Levi squeezed his eyes shut as he opened the door.

He always needed a moment behind his eyelids before he could look at the apartment now.

It was dark, he never bothered with the lights anymore, but more than anything, he had to remind himself what he would see.

The last time he came back from physical therapy, he opened the door and saw one of Dr. Faine’s creatures skittering out from beneath his bed towards him.

He knew it wasn’t real, but that didn’t stop him from sleeping in his bathtub that night.

He closed the door behind him, placed his forehead against the door, and turned the lock.

You’re in your apartment. There is a small couch. Coffee table. Bed in the corner. Computer desk. TV. Nothing else. There are no monsters. No blood. No decay.

He counted softly to himself, squeezing the handle of his cane. On eight, he opened his eyes and stared at the door. It was the same door it had always been. So far so good. He turned towards his apartment.

Oh no…

The apartment was lit with warm, amber light, dancing and flickering gently.

Candles adorned every surface, all of them lit.

On the windowsill, on the bookshelf, on top of the TV, on the kitchen counter he could see from the doorway beyond the partition.

Tea lights and pillars, all of them seeming to be chosen at random with no rhyme or reason…

No no no.

No.

This was a new one. This had never happened in the game. Every other thing he hallucinated was an echo, at least, of something he experienced. What was this?

In the middle of his living room, his coffee table had been moved back against the couch, and there was a small card table he didn’t own with a white cloth draped over it.

Two folding chairs sat on either side and two place settings had been set using his own plates, from his own cabinet, with napkins folded into triangles.

A bottle of wine sat open next to two glasses.

The smell coming from the hall was stronger too…it was coming from his oven.

From behind the divider wall that led into his kitchen, there was a sound he knew well.

It was the step-click of someone using a cane, but it sounded wrong to him.

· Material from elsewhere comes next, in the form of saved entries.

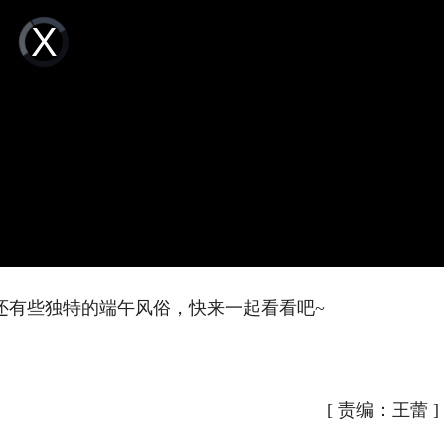
Video
Player
is
loading.
有些独特的端午风俗，快来一起看看吧~
[
责编：王蕾
]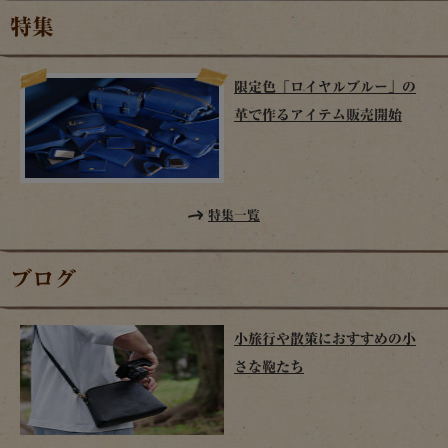
特集
限定色「ロイヤルブルー」の
革で作るアイテム販売開始
特集一覧
ブログ
小旅行や散策におすすめの小
さな鞄たち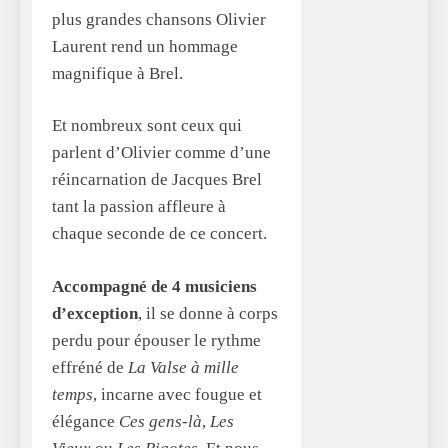
plus grandes chansons Olivier
Laurent rend un hommage
magnifique à Brel.
Et nombreux sont ceux qui
parlent d’Olivier comme d’une
réincarnation de Jacques Brel
tant la passion affleure à
chaque seconde de ce concert.
Accompagné de 4 musiciens
d’exception
, il se donne à corps
perdu pour épouser le rythme
effréné de
La Valse à mille
temps
, incarne avec fougue et
élégance
Ces gens-là
,
Les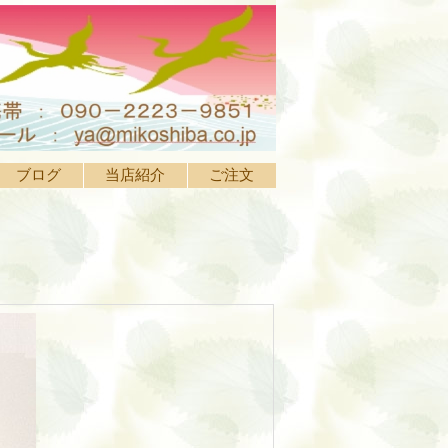
ブログ
当店紹介
ご注文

He hadn’t moved. It was probably the least of his concerns, the auditory hallucinations, now that he was imagining entirely new situations superimposed on his apartment—

Asher stepped into view.

Levi’s eyes went to his face first because his face was the thing Levi had been trying to hold in his head for two weeks and failing.

The mismatched eyes — brown and green, both focused entirely on him, on a face that really was that symmetrical.

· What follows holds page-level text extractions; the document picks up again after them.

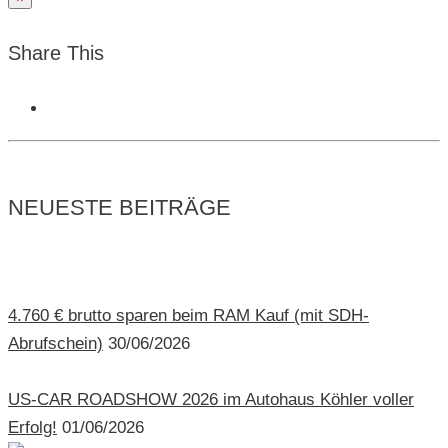
Share This
NEUESTE BEITRÄGE
4.760 € brutto sparen beim RAM Kauf (mit SDH-
Abrufschein)
30/06/2026
US-CAR ROADSHOW 2026 im Autohaus Köhler voller
Erfolg!
01/06/2026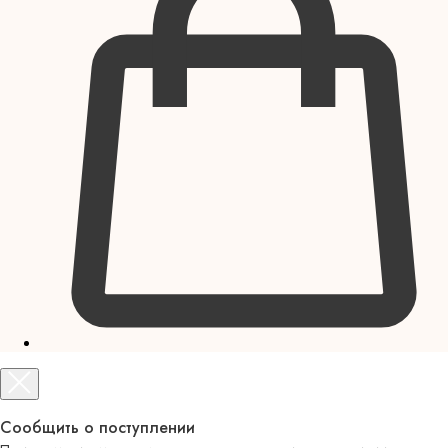
Сообщить о поступлении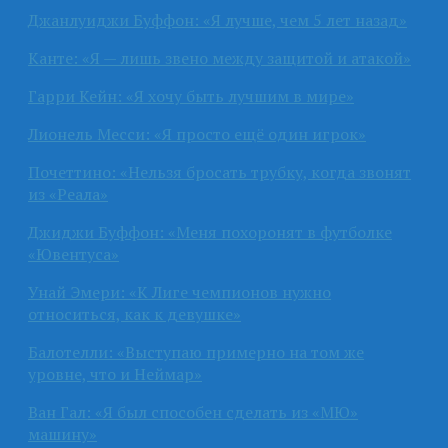
Джанлуиджи Буффон: «Я лучше, чем 5 лет назад»
Канте: «Я — лишь звено между защитой и атакой»
Гарри Кейн: «Я хочу быть лучшим в мире»
Лионель Месси: «Я просто ещё один игрок»
Почеттино: «Нельзя бросать трубку, когда звонят
из «Реала»
Джиджи Буффон: «Меня похоронят в футболке
«Ювентуса»
Унай Эмери: «К Лиге чемпионов нужно
относиться, как к девушке»
Балотелли: «Выступаю примерно на том же
уровне, что и Неймар»
Ван Гал: «Я был способен сделать из «МЮ»
машину»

The game hadn’t enhanced that. The jawline, the cheekbones, the way the candlelight sat in the planes of his face— the game had rendered him faithfully.

He was grinning at Levi like he did in the game when Levi did something he liked; his eyes a little too wide, rocking forward a little like he wanted to do or say something and he hadn’t decided which to do yet. Levi felt a sob clawing up his throat.

It’s not real. He’s not real. I’m getting worse—

Then he saw the rest of Asher. The hospital gown, a long coat, half-laced black boots, leaning on an arm brace to his left, a scalpel held delicately in his right hand, the tip pointed down…

And there was so much blood.

On his jaw, rubbed into one cheek, dried in his hair and on the front of the gown so it stuck to his chest.

Asher’s smile did not change while Levi looked at any of this.

There are no resets.

But the man standing in his apartment was the same man from the game. The same smile. The same stillness. The weight of two weeks of telling himself none of it was real all came down at once into the small space behind his sternum.

“Hey, baby,” Asher said cheerfully. “Did you miss me?”